In her two PhDs, one philosophical (at the Pontifical Lateran University) and one scientific (at Carlo Bò University), she focused on the study of ancient and modern science, especially on aspects related to mathematical, logical and physical disciplines. She is member of the Scientific Committee of the International Summer School for Sciences, History and Philosophy of Sciences (University of Lille, France) and she has collaborated with the University of St. Thomas (Minneapolis) for CEPOS (Catholic Engagement in Philosophy Of Science) conferences. She is a member of the Scientific Committee of the Science & Faith Foundation (Pontifical Council for Culture) and is Vice-Director of IRAFS (International Research Area on Foundations of the Sciences) Research Area at the Lateran University.
Author of various articles, monographs and collected books, she is publishing now a volume on the astronomy of the Jesuit Giovanni Battista Riccioli (1598-1671), a historical case that raises deep philosophical questions about the nature of science.
Flavia, can you tell us more about your course and the connection that exists beween science, philosophy and theology? Can they work together? How do human beings acquire knowledge?
Scientific rationality can be philosophically justified, to be more aware of how the work of science and engineering is practicing, see its limitations and development possibilities. However, “All men and women are in some sense philosophers and have their own philosophical conceptions with which they direct their lives” (Fides et ratio 30). Philosophy is a bridge to explore borderline issues that both science and theology investigate: what is life, what is creation, why there is order in nature.
Philosophy is a bridge to explore borderline issues that both science and theology investigate: what is life, what is creation, why there is order in nature.
The course An Intelligible Universe: the Interplay between Science, Philosophy, and Theology offers the opportunity to reflect systematically on these problems: first, it provides general elements of the philosophy of science useful to organize answers that are not naive, and to deal more closely with questions common to science and theology, so interesting for those who practice scientific activity but also for the life of every man and every woman.

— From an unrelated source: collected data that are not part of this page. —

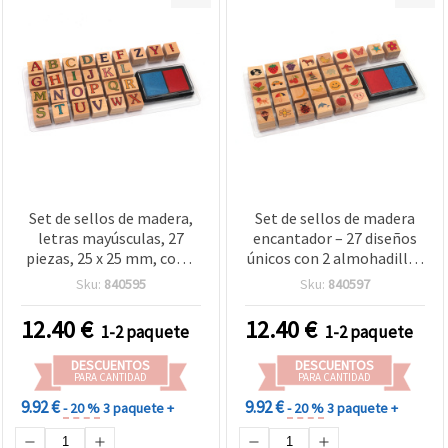
Set de sellos de madera,
Set de sellos de madera
letras mayúsculas, 27
encantador – 27 diseños
piezas, 25 x 25 mm, con 2
únicos con 2 almohadillas
almohadillas de tinta, 38
de tinta de colores – ideal
Sku:
840595
Sku:
840597
x 45 mm, 2 colores, para
para scrapbooking,
manualidades y
tarjetería y manualidades
12.40
€
12.40
€
1-2 paquete
1-2 paquete
scrapbooking
creativas DIY
DESCUENTOS
DESCUENTOS
PARA CANTIDAD
PARA CANTIDAD
9.92 €
9.92 €
- 20 %
3 paquete +
- 20 %
3 paquete +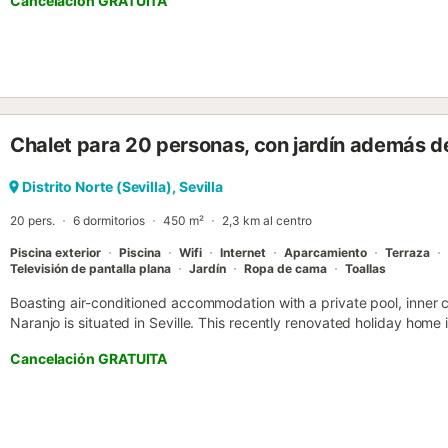
Cancelación GRATUITA
Chalet para 20 personas, con jardín además de
Distrito Norte (Sevilla), Sevilla
20 pers.
6 dormitorios
450 m²
2,3 km al centro
Piscina exterior
Piscina
Wifi
Internet
Aparcamiento
Terraza
Televisión de pantalla plana
Jardín
Ropa de cama
Toallas
Boasting air-conditioned accommodation with a private pool, inner c
Naranjo is situated in Seville. This recently renovated holiday home
and 6.3 km from Plaza de Armas....
Cancelación GRATUITA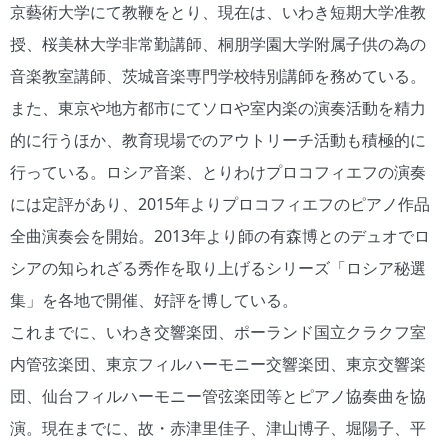
京藝術大学にて教鞭をとり、現在は、いわき短期大学准教
授、桜美林大学非常勤講師、桐朋学園大学附属子供の為の
音楽教室講師、茨城音楽専門学校特別講師を務めている。
また、東京や地方都市にてソロや室内楽の演奏活動を精力
的に行うほか、教育現場でのアウトリーチ活動も積極的に
行っている。ロシア音楽、とりわけプロコフィエフの演奏
には定評があり、2015年よりプロコフィエフのピアノ作品
全曲演奏会を開始。2013年より師の有森博とのデュオでロ
シアの知られざる秀作を取り上げるシリーズ「ロシア秘選
集」を各地で開催、好評を博している。
これまでに、いわき交響楽団、ポーランド国立クラクフ室
内管弦楽団、東京フィルハーモニー交響楽団、東京交響楽
団、仙台フィルハーモニー管弦楽団等とピアノ協奏曲を協
演。現在までに、故・赤津里佳子、津山博子、堀陽子、平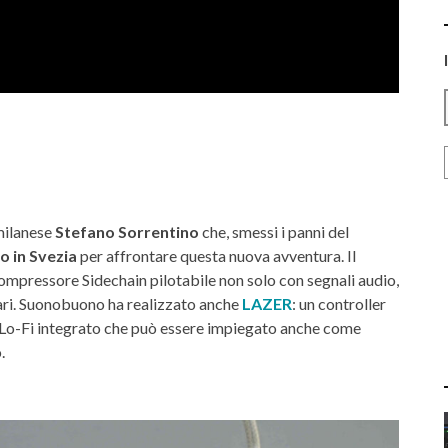
milanese
Stefano Sorrentino
che, smessi i panni del
to in Svezia
per affrontare questa nuova avventura. Il
compressore Sidechain pilotabile non solo con segnali audio,
ari. Suonobuono ha realizzato anche
LAZER
: un controller
e Lo-Fi integrato che può essere impiegato anche come
.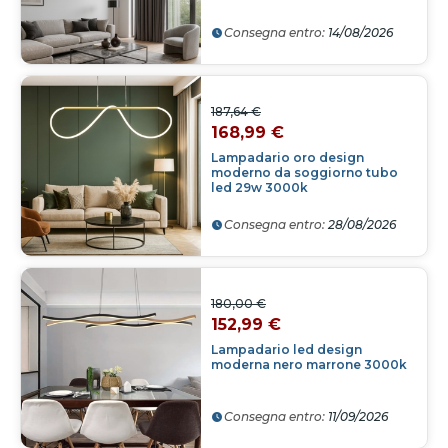
Consegna entro:
14/08/2026
187,64 €
168,99 €
Lampadario oro design
moderno da soggiorno tubo
led 29w 3000k
Consegna entro:
28/08/2026
180,00 €
152,99 €
Lampadario led design
moderna nero marrone 3000k
Consegna entro:
11/09/2026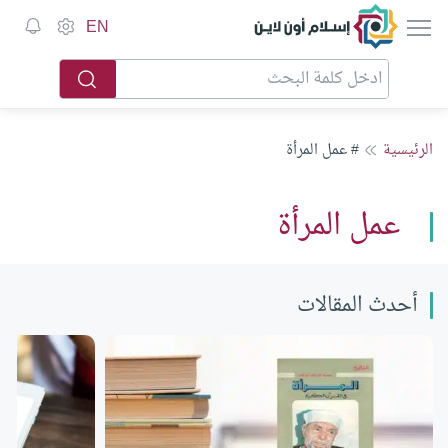
إسلام أون لاين
EN
الرئيسية
# عمل المرأة
عمل المرأة
أحدث المقالات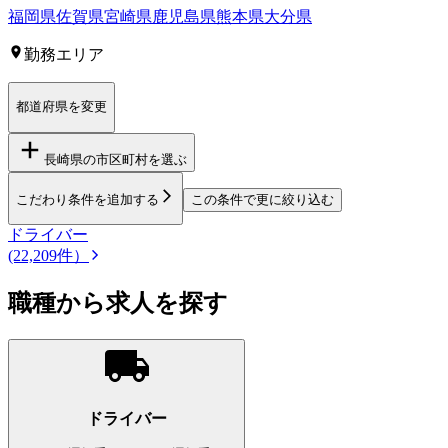
福岡県
佐賀県
宮崎県
鹿児島県
熊本県
大分県
勤務エリア
都道府県を変更
長崎県
の市区町村を選ぶ
こだわり条件を追加する
この条件で更に絞り込む
ドライバー
(22,209件）
職種から求人を探す
ドライバー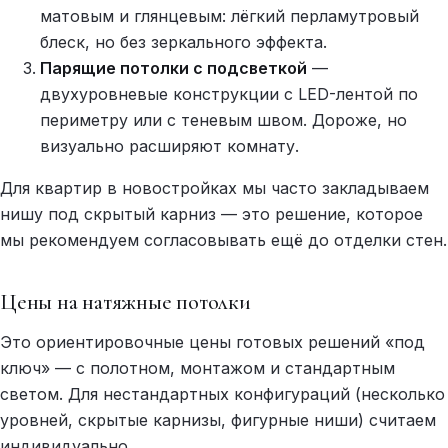
матовым и глянцевым: лёгкий перламутровый
блеск, но без зеркального эффекта.
Парящие потолки с подсветкой
—
двухуровневые конструкции с LED-лентой по
периметру или с теневым швом. Дороже, но
визуально расширяют комнату.
Для квартир в новостройках мы часто закладываем
нишу под скрытый карниз — это решение, которое
мы рекомендуем согласовывать ещё до отделки стен.
Цены на натяжные потолки
Это ориентировочные цены готовых решений «под
ключ» — с полотном, монтажом и стандартным
светом. Для нестандартных конфигураций (несколько
уровней, скрытые карнизы, фигурные ниши) считаем
индивидуально.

The SoA Presents their New Professors for Spring 2018
Prof. Paolo Vitti, teaching at the SoA the Roman Builders at Work course
The Rome Studies Program welcomed new faculty member Paolo Vitti this Spring. Vitti earned both his undergraduate and graduate degrees at La Sapienza University in Rome, and his doctorate at Aristotle University of Thessalonica in Greece. His dissertation topic is Roman Vaulted Construction in the Imperial Period. The Organization of the Construction and Dissemination of the Building Techniques in the Peloponnese. Architect and historian, Vitti’s areas of interest include ancient and modern architecture, restoration of cultural heritage sites, and ancient construction techniques. In addition to Vitti’s research projects, he is also a graduate instructor of ancient architecture the University of Roma Tre.
This Spring the School of Architecture Rome Studies Program Vitti will teach a structures course entitled, Roman Builders at Work.
Prof. Maddalena Scimemi returns this semester to teach Architectural History. She will take the undergraduate and graduates for special visits at the Vatican Museums and has invited esteemed Art and Architecture historian and scholar Prof. Howard Burns to speak at Notre Dame on January 29th. Prof. Cammy Brothers, from Northeastern University, will also lecture as a guest of Scimemi’s in the month of March.
Prof. Brothers specializes in Italian Renaissance and Mediterranean Architecture and is the author of Michelangelo, Drawing and the Invention of Architecture.